## WHAT THE TASK REQUIRES
Throughout the listing that follows, find each line with the word "косметические" and copy it.

## SUPPLIED DATA
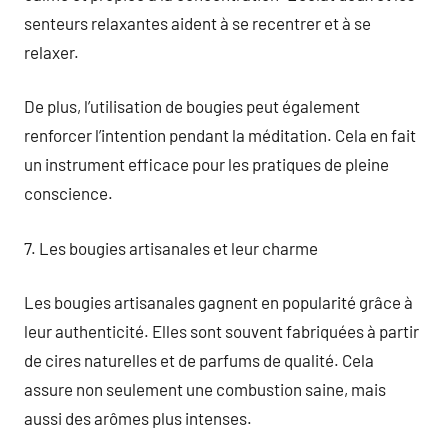
senteurs relaxantes aident à se recentrer et à se
relaxer.
De plus, l’utilisation de bougies peut également
renforcer l’intention pendant la méditation. Cela en fait
un instrument efficace pour les pratiques de pleine
conscience.
7. Les bougies artisanales et leur charme
Les bougies artisanales gagnent en popularité grâce à
leur authenticité. Elles sont souvent fabriquées à partir
de cires naturelles et de parfums de qualité. Cela
assure non seulement une combustion saine, mais
aussi des arômes plus intenses.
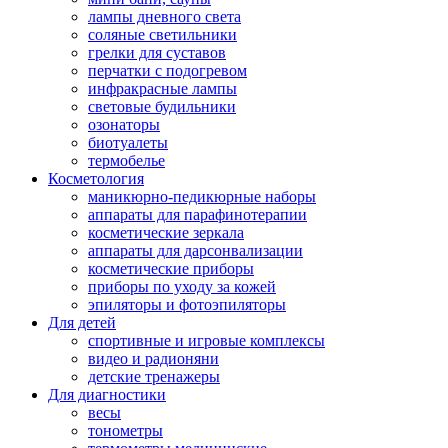
лампы дневного света
соляные светильники
грелки для суставов
перчатки с подогревом
инфракрасные лампы
световые будильники
озонаторы
биотуалеты
термобелье
Косметология
маникюрно-педикюрные наборы
аппараты для парафинотерапии
косметические зеркала
аппараты для дарсонвализации
косметические приборы
приборы по уходу за кожей
эпиляторы и фотоэпиляторы
Для детей
спортивные и игровые комплексы
видео и радионяни
детские тренажеры
Для диагностики
весы
тонометры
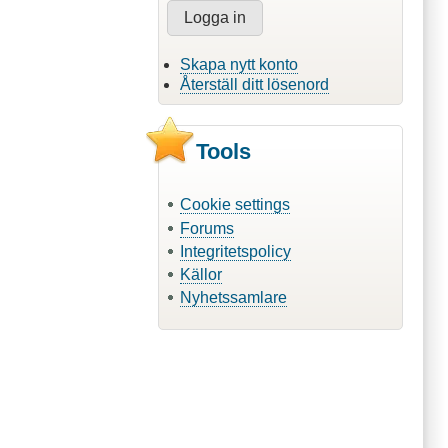
Skapa nytt konto
Återställ ditt lösenord
Tools
Cookie settings
Forums
Integritetspolicy
Källor
Nyhetssamlare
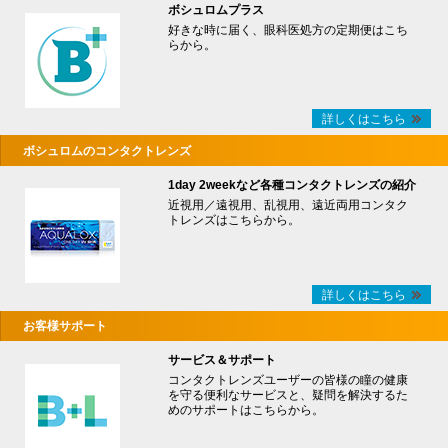
ボシュロムプラス
好きな時に届く、眼科医処方の定期便はこち
らから。
詳しくはこちら
ボシュロムのコンタクトレンズ
1day 2weekなど各種コンタクトレンズの紹介
近視用／遠視用、乱視用、遠近両用コンタク
トレンズはこちらから。
詳しくはこちら
お客様サポート
サービス＆サポート
コンタクトレンズユーザーの皆様の瞳の健康
を守る便利なサービスと、疑問を解決するた
めのサポートはこちらから。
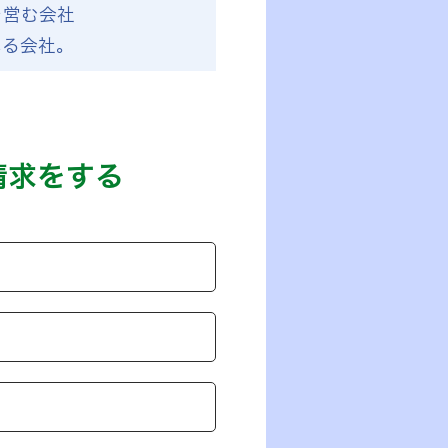
を営む会社
いる会社。
請求をする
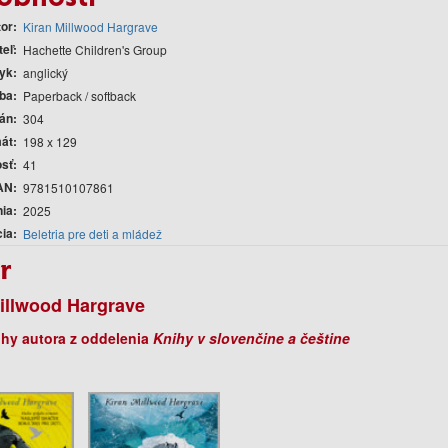
tor
Kiran Millwood Hargrave
teľ
Hachette Children's Group
yk
anglický
ba
Paperback / softback
rán
304
át
198 x 129
sť
41
AN
9781510107861
nia
2025
cia
Beletria pre deti a mládež
r
illwood Hargrave
ihy autora z oddelenia
Knihy v slovenčine a češtine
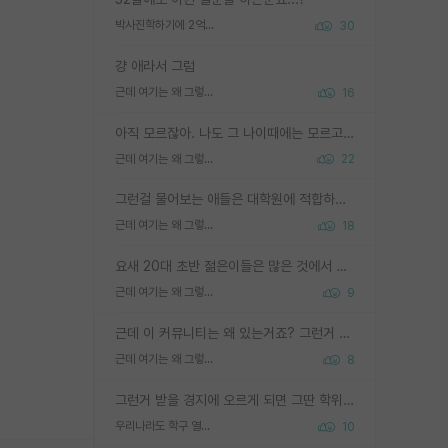
박사진학하기에 2억은 괜찮은 (?) 정도의 경제력인가요
30
걍 애라서 그럼
근데 여기는 왜 그렇게 SPK를 물어보는거임?
16
아직 모르잖아. 나도 그 나이때에는 모르고 평가 받고 안심하고 싶었어.
근데 여기는 왜 그렇게 SPK를 물어보는거임?
22
그런걸 물어보는 애들은 대학원에 적합하지 않다
근데 여기는 왜 그렇게 SPK를 물어보는거임?
18
요새 20대 초반 젊은이들은 많은 것에서 가성비를 따지더라고요. 내가 이 정도 인풋을 넣었을 때 그만큼 아웃풋이 나올 것인가? 사실 아웃풋이 인풋 대비 리니어하게 나오지 않는 영역을 시도하기 싫어한다는 느낌입니다.
근데 여기는 왜 그렇게 SPK를 물어보는거임?
9
근데 이 커뮤니티는 왜 있는거죠? 그런거 쉽게 물어볼수있어서 있는거 아닌가요? 그렇게 보기 싫으면 커뮤니티도 하지마시지 그러면
근데 여기는 왜 그렇게 SPK를 물어보는거임?
8
그런거 받을 경지에 오르게 되면 그딴 학위명이 필요없음
우리나라도 학구 열풍보면 Higher Doctorate 학위가 필요하다고 봅니다.
10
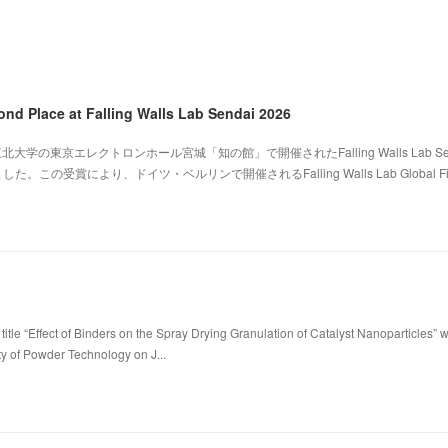
ond Place at Falling Walls Lab Sendai 2026
北大学の東京エレクトロンホール宮城「知の館」で開催されたFalling Walls Lab Sen
。この受賞により、ドイツ・ベルリンで開催されるFalling Walls Lab Global Fi
title “Effect of Binders on the Spray Drying Granulation of Catalyst Nanoparticles” 
ty of Powder Technology on J...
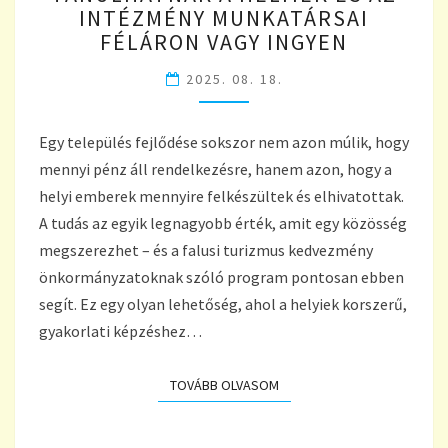
A
INTÉZMÉNY MUNKATÁRSAI
HELYIEK
FÉLÁRON VAGY INGYEN
ÉS
AZ
2025. 08. 18.
INTÉZMÉNY
MUNKATÁRSAI
Egy település fejlődése sokszor nem azon múlik, hogy
FÉLÁRON
VAGY
mennyi pénz áll rendelkezésre, hanem azon, hogy a
INGYEN
helyi emberek mennyire felkészültek és elhivatottak.
A tudás az egyik legnagyobb érték, amit egy közösség
megszerezhet – és a falusi turizmus kedvezmény
önkormányzatoknak szóló program pontosan ebben
segít. Ez egy olyan lehetőség, ahol a helyiek korszerű,
gyakorlati képzéshez…
TOVÁBB OLVASOM
TOVÁBB OLVASOM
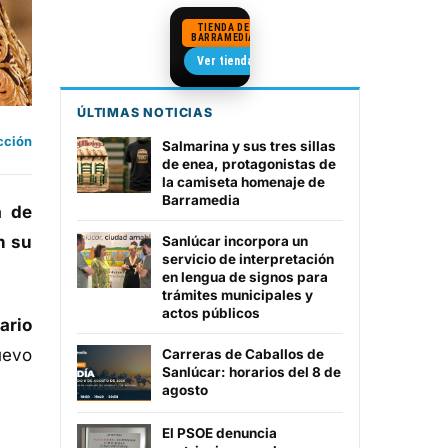
TIENDA DE
BARRAMEDIA
Camisetas de Sanlúcar
Ver tienda →
ÚLTIMAS NOTICIAS
cción
Salmarina y sus tres sillas
de enea, protagonistas de
la camiseta homenaje de
Barramedia
a de
n su
Sanlúcar incorpora un
servicio de interpretación
en lengua de signos para
trámites municipales y
actos públicos
ario
uevo
Carreras de Caballos de
Sanlúcar: horarios del 8 de
agosto
El PSOE denuncia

## RESULT
косметические зеркала
косметические приборы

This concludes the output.